The initial radiograph shows an immature distal root (reverse anatomy) with an apical radiolucency. However, the mesial root appears fully developed, therefore Regenerative Endodontic Treatment was not an option (5).
Fig. 2
Once shaping was done, gutta-percha cones were fitted in the mesial canals. A tug-back could be achieved.

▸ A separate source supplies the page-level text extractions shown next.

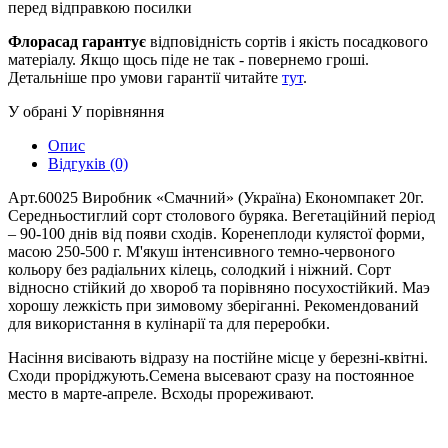
перед відправкою посилки
Флорасад гарантує
відповідність сортів і якість посадкового
матеріалу. Якщо щось піде не так - повернемо гроші.
Детальніше про умови гарантії читайте
тут
.
У обрані
У порівняння
Опис
Відгуків (0)
Арт.60025 Виробник «Смачний» (Україна) Економпакет 20г.
Середньостиглий сорт столового буряка. Вегетаційний період
– 90-100 днів від появи сходів. Коренеплоди кулястої форми,
масою 250-500 г. М'якуш інтенсивного темно-червоного
кольору без радіальних кілець, солодкий і ніжний. Сорт
відносно стійкий до хвороб та порівняно посухостійкий. Маэ
хорошу лежкість при зимовому зберіганні. Рекомендований
для використання в кулінарії та для переробки.
Насіння висівають відразу на постійне місце у березні-квітні.
Сходи проріджують.Семена высевают сразу на постоянное
место в марте-апреле. Всходы прореживают.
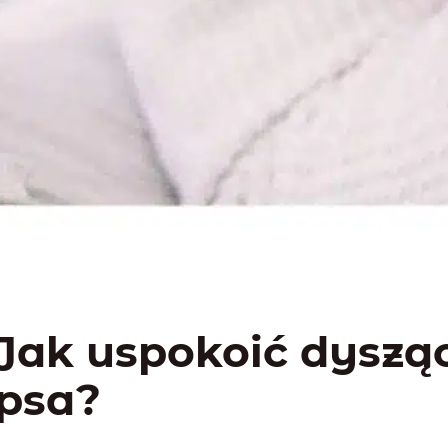
Jak uspokoić dyszą
psa?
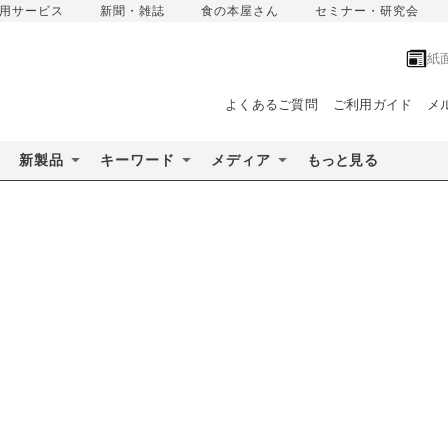
用サービス
新聞・雑誌
食の本屋さん
セミナー・研究会
紙
よくあるご質問
ご利用ガイド
メ
新製品
キーワード
メディア
もっと見る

These canals were filled using the warm condensation technique.
As for the distal canals, the main focus was put on irrigation and sonic activation while avoiding aggressive instrumentation on the already thin canal walls (3).
Fig. 3
Obturation of the mesial canals. Note the sealer in the isthmus between the 2 canals.
A 4mm apical plug of MTA was done in the DL canal, using the MAP One (Produits Dentaires, Switzerland).
A moist cotton pellet was put under the temporary cement. A second appointment was scheduled 24 hours later for backfill in the distal canals.
Fig. 4
Final radiograph after backfill in the joining distal canals.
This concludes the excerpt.